É aqui começa a fazer sentido a famosa frase marxista: a história se repete como tragédia e depois como farsa. Se por um lado o impeachment de Collor se apresentou como uma tragédia e escandalizou o povo, mostrando que a corrupção se incrusta até o mais alto escalão do governo, por outro se apresenta agora como farsa - pois não foi retirando uma figura do poder que se resolveram os problemas do país, nem sequer a tal da corrupção que havia sido o carro chefe de seu impeachment. A tentativa atual, pois, é nada mais e nada menos que uma repetição farsante. É uma solução que serve para conciliar a necessidade real e radical de mudanças no país por parte do protagonismo da população com um apassivamento e uma resignação estratosférica ao status quo. A redução dos problemas atuais à figura presidencial e à corrupção (deslocamento), seguida da condensação no impeachment obedece aos mesmos mecanismos da formação de sintomas neuróticos histéricos freudianos. E de forma semelhante a um sintoma, atua justamente como uma adaptação/sujeição do desejo de mudança e não no direcionamento deste à mudança de fato; acaba por ludibriar de forma obediente a vontade radical de transformação. Temos uma ação que tem em seu fim uma não ação. Que é na verdade apenas a manutenção de um desejo que temos tido há tempos em relação ao progresso nacional.

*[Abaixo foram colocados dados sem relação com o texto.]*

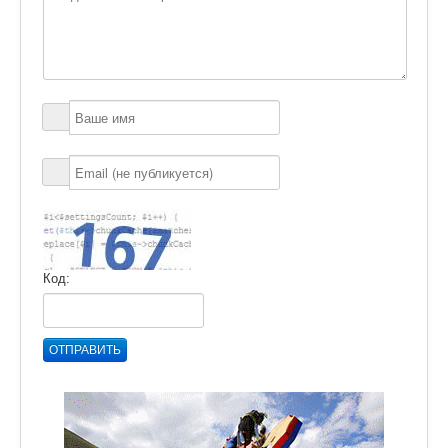
Код:
ОТПРАВИТЬ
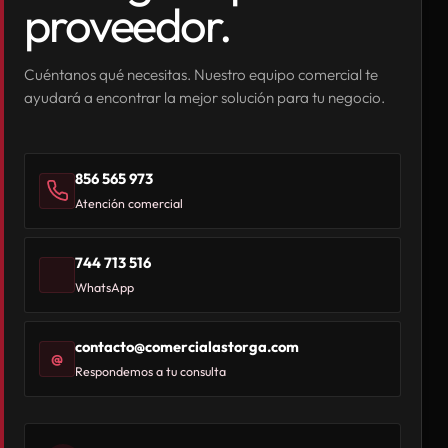
proveedor.
Cuéntanos qué necesitas. Nuestro equipo comercial te
ayudará a encontrar la mejor solución para tu negocio.
856 565 973
Atención comercial
744 713 516
WhatsApp
contacto@comercialastorga.com
@
Respondemos a tu consulta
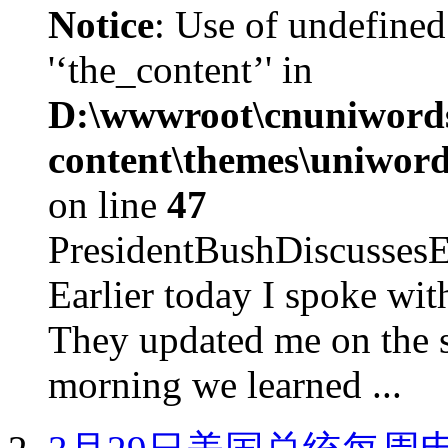
Notice
: Use of undefined
'‘the_content’' in
D:\wwwroot\cnuniword
content\themes\uniword
on line
47
PresidentBushDiscus
Earlier today I spoke w
They updated me on the s
morning we learned ...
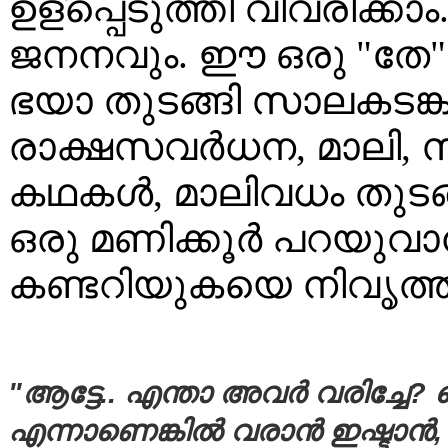
ഉള്പ്പെടുത്തി വിവരിക്ക
ജനനവും. ഈ ഒരു "തേ" എ
ഭയാ തുടങ്ങി സാലകടങ്കടാ
രാക്ഷസവര്‍ധന, മാലി, 
കഥകള്‍, മാലിവധം തുടങ
ഒരു മണിക്കൂര്‍ പറയു
കണ്ടറിയുകയെ നിവൃത്തി
"ആട്ടേ.. എന്താ അവര്‍ വരിച്ചേ?
എന്നാണെങ്കില്‍ വരാന്‍ ഇഷ്ടാന്‍,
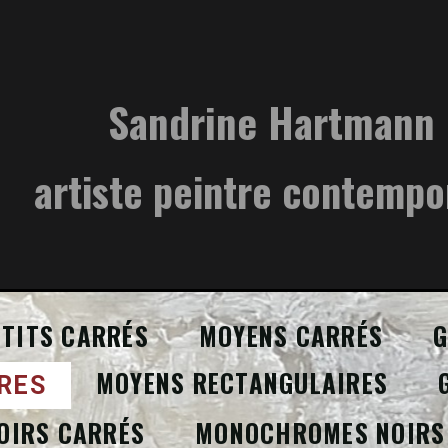
Sandrine Hartmann
artiste peintre contempo
ETITS CARRÉS
MOYENS CARRÉS
G
MOYENS RECTANGULAIRES
RES
OIRS CARRÉS
MONOCHROMES NOIRS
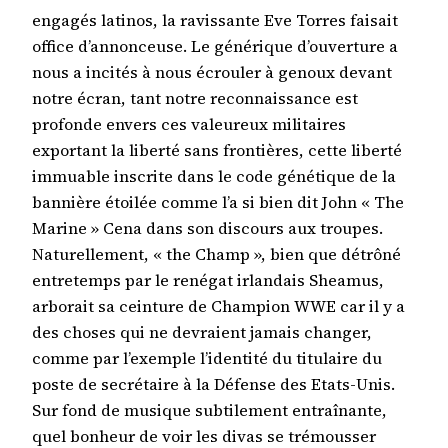
engagés latinos, la ravissante Eve Torres faisait
office d’annonceuse. Le générique d’ouverture a
nous a incités à nous écrouler à genoux devant
notre écran, tant notre reconnaissance est
profonde envers ces valeureux militaires
exportant la liberté sans frontières, cette liberté
immuable inscrite dans le code génétique de la
bannière étoilée comme l’a si bien dit John « The
Marine » Cena dans son discours aux troupes.
Naturellement, « the Champ », bien que détrôné
entretemps par le renégat irlandais Sheamus,
arborait sa ceinture de Champion WWE car il y a
des choses qui ne devraient jamais changer,
comme par l’exemple l’identité du titulaire du
poste de secrétaire à la Défense des Etats-Unis.
Sur fond de musique subtilement entraînante,
quel bonheur de voir les divas se trémousser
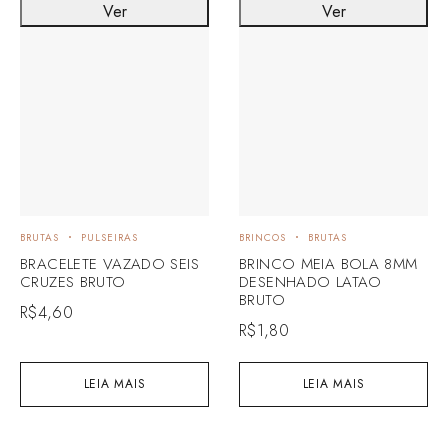
Ver
Ver
BRUTAS
PULSEIRAS
BRINCOS
BRUTAS
BRACELETE VAZADO SEIS
BRINCO MEIA BOLA 8MM
CRUZES BRUTO
DESENHADO LATAO
BRUTO
R$
4,60
R$
1,80
LEIA MAIS
LEIA MAIS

Acredito que a insatisfação precisa ser radical. Buscar em sua própria história suas raízes. E a partir delas transformar-se em força criadora. Que não se sabota em um ritual de tentar reviver o passado, mas intenta se efetivar na construção um país diferente. Que "o impeachment de Dillma", por sua insistência em se repetir, nos mostre nas entrelinhas o que na verdade ele é: a definição latente das insuficiências de nosso regime democrático.
[1] Curiosamente, boa parte destas denúncias eram protagonizadas pelo PT e outros partidos e movimentos de esquerda. Ver Martuscelli [http://www.scielo.br/scielo.php?pid=S0104-62762010000200010&script=sci_arttext] e Arantes [http://grabois.org.br/portal/cdm/revista.int.php?id_sessao=50&id_publicacao=115&id_indice=398]
[2] Uma espécie de um retorno do reprimido; "O gigante acordou". Que gigante seria esse?